**Exercise aim**
Figure out the number of lines in the entries that hold the string "cancel", then give that number and nothing else.

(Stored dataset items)

· · · ·

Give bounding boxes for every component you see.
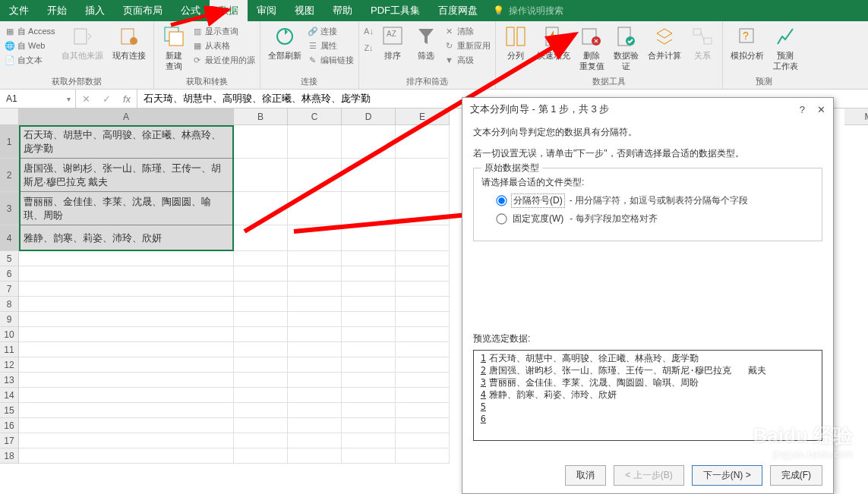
rowhead-7[interactable]: 7 bbox=[0, 282, 19, 297]
rowhead-16[interactable]: 16 bbox=[0, 418, 19, 433]
rowhead-13[interactable]: 13 bbox=[0, 373, 19, 388]
rowhead-11[interactable]: 11 bbox=[0, 342, 19, 357]
menu-pagelayout[interactable]: 页面布局 bbox=[114, 0, 172, 21]
cell-empty[interactable] bbox=[19, 448, 234, 464]
menu-pdf[interactable]: PDF工具集 bbox=[361, 0, 429, 21]
rowhead-8[interactable]: 8 bbox=[0, 297, 19, 312]
cell-empty[interactable] bbox=[396, 373, 450, 388]
cell-empty[interactable] bbox=[396, 433, 450, 448]
cell-empty[interactable] bbox=[19, 418, 234, 433]
btn-new-query[interactable]: 新建 查询 bbox=[159, 23, 189, 73]
cell-empty[interactable] bbox=[396, 327, 450, 342]
cell-empty[interactable] bbox=[396, 266, 450, 282]
select-all-corner[interactable] bbox=[0, 109, 19, 125]
preview-box[interactable]: 1石天琦、胡慧中、高明骏、徐正曦、林燕玲、庞学勤2唐国强、谢昀杉、张一山、陈瑾、… bbox=[473, 350, 822, 441]
cell-empty[interactable] bbox=[342, 433, 396, 448]
cell-a3[interactable]: 曹丽丽、金佳佳、李莱、沈晟、陶圆圆、喻琪、周盼 bbox=[19, 192, 234, 225]
cell-empty[interactable] bbox=[396, 448, 450, 464]
cell-empty[interactable] bbox=[234, 403, 288, 418]
cell-empty[interactable] bbox=[19, 251, 234, 266]
colhead-a[interactable]: A bbox=[19, 109, 234, 125]
rowhead-15[interactable]: 15 bbox=[0, 403, 19, 418]
btn-whatif[interactable]: ? 模拟分析 bbox=[728, 23, 767, 62]
cell-empty[interactable] bbox=[396, 418, 450, 433]
menu-review[interactable]: 审阅 bbox=[248, 0, 286, 21]
dialog-close-icon[interactable]: ✕ bbox=[817, 104, 825, 115]
cell-empty[interactable] bbox=[19, 282, 234, 297]
cell-empty[interactable] bbox=[342, 357, 396, 373]
cell-empty[interactable] bbox=[234, 373, 288, 388]
cell-empty[interactable] bbox=[19, 266, 234, 282]
dialog-next-button[interactable]: 下一步(N) > bbox=[692, 465, 762, 486]
radio-fixed-width[interactable] bbox=[496, 213, 507, 224]
btn-other-sources[interactable]: 自其他来源 bbox=[58, 23, 106, 62]
cell-empty[interactable] bbox=[396, 357, 450, 373]
rowhead-2[interactable]: 2 bbox=[0, 159, 19, 192]
cell-empty[interactable] bbox=[288, 418, 342, 433]
cell-empty[interactable] bbox=[288, 342, 342, 357]
rowhead-3[interactable]: 3 bbox=[0, 192, 19, 225]
cell-empty[interactable] bbox=[288, 266, 342, 282]
name-box[interactable]: A1 bbox=[0, 90, 76, 108]
cell-empty[interactable] bbox=[396, 312, 450, 327]
cell-empty[interactable] bbox=[342, 327, 396, 342]
radio-delimited-label[interactable]: 分隔符号(D) bbox=[511, 194, 565, 208]
menu-baidupan[interactable]: 百度网盘 bbox=[429, 0, 487, 21]
rowhead-9[interactable]: 9 bbox=[0, 312, 19, 327]
cell-empty[interactable] bbox=[396, 282, 450, 297]
cell-empty[interactable] bbox=[19, 388, 234, 403]
cell-empty[interactable] bbox=[288, 448, 342, 464]
dialog-finish-button[interactable]: 完成(F) bbox=[770, 465, 822, 486]
cell-empty[interactable] bbox=[234, 357, 288, 373]
cell-empty[interactable] bbox=[288, 312, 342, 327]
cell-empty[interactable] bbox=[288, 433, 342, 448]
cell-empty[interactable] bbox=[234, 342, 288, 357]
rowhead-18[interactable]: 18 bbox=[0, 448, 19, 464]
cell-empty[interactable] bbox=[234, 433, 288, 448]
cell-empty[interactable] bbox=[19, 312, 234, 327]
cell-empty[interactable] bbox=[234, 327, 288, 342]
cell-empty[interactable] bbox=[288, 327, 342, 342]
btn-forecast-sheet[interactable]: 预测 工作表 bbox=[770, 23, 801, 73]
cell-empty[interactable] bbox=[288, 403, 342, 418]
cell-empty[interactable] bbox=[234, 251, 288, 266]
rowhead-12[interactable]: 12 bbox=[0, 357, 19, 373]
radio-delimited[interactable] bbox=[496, 195, 507, 206]
cell-empty[interactable] bbox=[342, 312, 396, 327]
cell-empty[interactable] bbox=[342, 342, 396, 357]
cell-empty[interactable] bbox=[234, 312, 288, 327]
cell-empty[interactable] bbox=[396, 251, 450, 266]
btn-existing-conn[interactable]: 现有连接 bbox=[109, 23, 149, 62]
cell-empty[interactable] bbox=[288, 357, 342, 373]
btn-consolidate[interactable]: 合并计算 bbox=[645, 23, 684, 62]
fbar-cancel[interactable]: ✕ bbox=[76, 90, 96, 108]
rowhead-14[interactable]: 14 bbox=[0, 388, 19, 403]
cell-empty[interactable] bbox=[396, 297, 450, 312]
fbar-fx[interactable]: fx bbox=[117, 90, 137, 108]
btn-relationships[interactable]: 关系 bbox=[687, 23, 718, 62]
cell-empty[interactable] bbox=[19, 297, 234, 312]
dialog-cancel-button[interactable]: 取消 bbox=[565, 465, 606, 486]
cell-empty[interactable] bbox=[342, 448, 396, 464]
dialog-back-button[interactable]: < 上一步(B) bbox=[614, 465, 683, 486]
cell-empty[interactable] bbox=[234, 418, 288, 433]
radio-fixed-label[interactable]: 固定宽度(W) bbox=[511, 212, 565, 225]
rowhead-4[interactable]: 4 bbox=[0, 225, 19, 251]
rowhead-10[interactable]: 10 bbox=[0, 327, 19, 342]
menu-insert[interactable]: 插入 bbox=[76, 0, 114, 21]
cell-empty[interactable] bbox=[396, 388, 450, 403]
cell-empty[interactable] bbox=[288, 388, 342, 403]
cell-empty[interactable] bbox=[396, 342, 450, 357]
cell-empty[interactable] bbox=[234, 388, 288, 403]
rowhead-1[interactable]: 1 bbox=[0, 125, 19, 159]
cell-empty[interactable] bbox=[19, 357, 234, 373]
rowhead-5[interactable]: 5 bbox=[0, 251, 19, 266]
cell-empty[interactable] bbox=[288, 251, 342, 266]
cell-empty[interactable] bbox=[19, 433, 234, 448]
cell-empty[interactable] bbox=[342, 266, 396, 282]
cell-empty[interactable] bbox=[234, 282, 288, 297]
rowhead-17[interactable]: 17 bbox=[0, 433, 19, 448]
cell-empty[interactable] bbox=[234, 448, 288, 464]
cell-empty[interactable] bbox=[342, 418, 396, 433]
btn-from-text[interactable]: 📄自文本 bbox=[5, 53, 55, 67]
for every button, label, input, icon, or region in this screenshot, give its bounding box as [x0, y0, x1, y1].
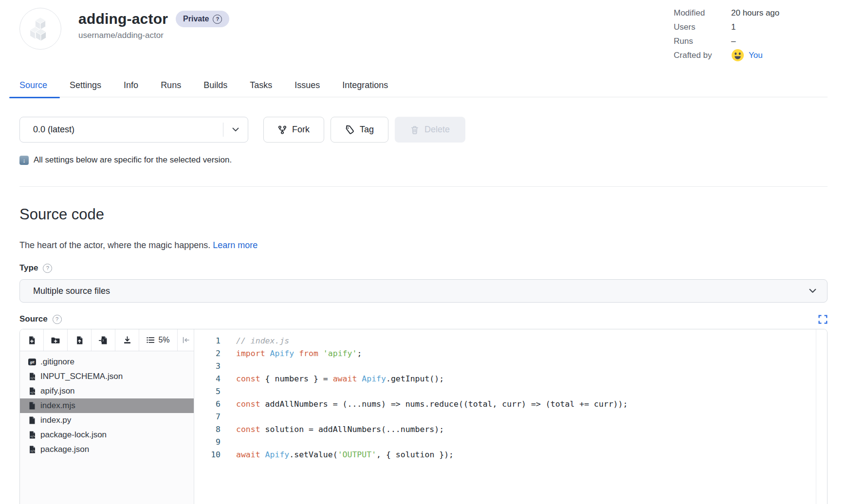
zoom-level: 5% — [139, 329, 178, 351]
line-number: 3 — [194, 360, 221, 373]
tab-tasks[interactable]: Tasks — [250, 80, 272, 90]
meta-label: Modified — [674, 8, 731, 18]
tab-label: Builds — [203, 80, 227, 90]
version-note: ↓ All settings below are specific for th… — [19, 155, 828, 165]
code-line[interactable]: 3 — [194, 360, 816, 373]
source-label-row: Source ? — [19, 314, 828, 324]
file-row[interactable]: index.py — [20, 413, 194, 428]
tab-info[interactable]: Info — [124, 80, 138, 90]
help-icon[interactable]: ? — [213, 15, 222, 24]
code-text: import Apify from 'apify'; — [236, 347, 362, 360]
line-number: 7 — [194, 411, 221, 423]
json-file-icon: </> — [28, 373, 36, 380]
file-row[interactable]: </> INPUT_SCHEMA.json — [20, 369, 194, 384]
file-panel: 5% git .gitignore </> INPUT_SCHEMA.json … — [20, 329, 194, 504]
chevron-down-icon — [809, 288, 816, 293]
code-line[interactable]: 5 — [194, 385, 816, 398]
tab-label: Integrations — [342, 80, 388, 90]
code-line[interactable]: 1// index.js — [194, 335, 816, 347]
tab-settings[interactable]: Settings — [70, 80, 101, 90]
tab-label: Source — [19, 80, 47, 90]
file-name: apify.json — [40, 386, 75, 396]
meta-value: 20 hours ago — [731, 8, 779, 18]
line-number: 10 — [194, 449, 221, 461]
chevron-down-icon — [223, 127, 248, 132]
file-row[interactable]: git .gitignore — [20, 355, 194, 369]
fullscreen-icon[interactable] — [818, 315, 828, 324]
type-label-row: Type ? — [19, 263, 828, 273]
source-code-heading: Source code — [19, 205, 828, 224]
tab-source[interactable]: Source — [19, 80, 47, 90]
code-line[interactable]: 7 — [194, 411, 816, 423]
type-help-icon[interactable]: ? — [43, 264, 52, 273]
code-line[interactable]: 10await Apify.setValue('OUTPUT', { solut… — [194, 449, 816, 461]
new-file-button[interactable] — [20, 329, 44, 351]
learn-more-link[interactable]: Learn more — [213, 240, 257, 250]
bar-arrow-left-icon[interactable] — [178, 329, 194, 351]
code-line[interactable]: 9 — [194, 436, 816, 449]
file-name: index.mjs — [40, 401, 75, 411]
code-lines: 1// index.js2import Apify from 'apify';3… — [194, 335, 816, 461]
code-text: // index.js — [236, 335, 289, 347]
editor-scrollbar[interactable] — [816, 329, 827, 504]
code-line[interactable]: 2import Apify from 'apify'; — [194, 347, 816, 360]
line-number: 4 — [194, 373, 221, 385]
meta-value: 1 — [731, 22, 736, 32]
meta-label: Runs — [674, 36, 731, 46]
code-text: const addAllNumbers = (...nums) => nums.… — [236, 398, 628, 411]
cubes-icon — [26, 15, 55, 43]
meta-label: Users — [674, 22, 731, 32]
line-number: 8 — [194, 423, 221, 436]
meta-row: Crafted by You — [674, 48, 779, 62]
file-row[interactable]: </> package.json — [20, 442, 194, 457]
code-text: const solution = addAllNumbers(...number… — [236, 423, 444, 436]
line-number: 9 — [194, 436, 221, 449]
meta-row: Modified 20 hours ago — [674, 6, 779, 20]
code-line[interactable]: 4const { numbers } = await Apify.getInpu… — [194, 373, 816, 385]
tab-label: Tasks — [250, 80, 272, 90]
tag-button[interactable]: Tag — [331, 117, 388, 143]
source-editor-widget: 5% git .gitignore </> INPUT_SCHEMA.json … — [19, 329, 828, 504]
code-text: const { numbers } = await Apify.getInput… — [236, 373, 444, 385]
actor-detail-page: adding-actor Private ? username/adding-a… — [0, 0, 846, 504]
file-toolbar: 5% — [20, 329, 194, 351]
delete-button[interactable]: Delete — [395, 117, 465, 143]
new-folder-button[interactable] — [44, 329, 68, 351]
file-icon — [28, 416, 36, 424]
upload-file-button[interactable] — [68, 329, 92, 351]
tab-issues[interactable]: Issues — [294, 80, 320, 90]
source-help-icon[interactable]: ? — [53, 315, 62, 324]
tab-builds[interactable]: Builds — [203, 80, 227, 90]
download-button[interactable] — [115, 329, 139, 351]
meta-label: Crafted by — [674, 51, 731, 60]
file-name: INPUT_SCHEMA.json — [40, 372, 123, 381]
fork-button[interactable]: Fork — [263, 117, 324, 143]
svg-text:</>: </> — [30, 376, 35, 379]
version-select[interactable]: 0.0 (latest) — [19, 117, 248, 143]
version-select-value: 0.0 (latest) — [33, 125, 74, 135]
json-file-icon: </> — [28, 431, 36, 439]
file-row[interactable]: </> package-lock.json — [20, 428, 194, 442]
file-row[interactable]: index.mjs — [20, 398, 194, 413]
delete-button-label: Delete — [424, 125, 450, 135]
file-list: git .gitignore </> INPUT_SCHEMA.json </>… — [20, 351, 194, 457]
version-note-text: All settings below are specific for the … — [34, 155, 232, 165]
tab-integrations[interactable]: Integrations — [342, 80, 388, 90]
code-line[interactable]: 8const solution = addAllNumbers(...numbe… — [194, 423, 816, 436]
source-type-select[interactable]: Multiple source files — [19, 279, 828, 303]
tag-icon — [345, 125, 354, 134]
json-file-icon: </> — [28, 446, 36, 453]
smiley-emoji-icon — [731, 49, 744, 62]
meta-value[interactable]: You — [749, 51, 763, 60]
svg-text:</>: </> — [30, 391, 35, 394]
type-label: Type — [19, 263, 38, 273]
code-line[interactable]: 6const addAllNumbers = (...nums) => nums… — [194, 398, 816, 411]
description-text: The heart of the actor, where the magic … — [19, 240, 210, 250]
code-editor: 1// index.js2import Apify from 'apify';3… — [194, 329, 816, 504]
line-number: 2 — [194, 347, 221, 360]
page-title: adding-actor — [78, 11, 168, 27]
version-bar: 0.0 (latest) Fork — [19, 117, 828, 143]
file-row[interactable]: </> apify.json — [20, 384, 194, 398]
import-file-button[interactable] — [92, 329, 115, 351]
tab-runs[interactable]: Runs — [161, 80, 181, 90]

· · · ·

**The completed task**
2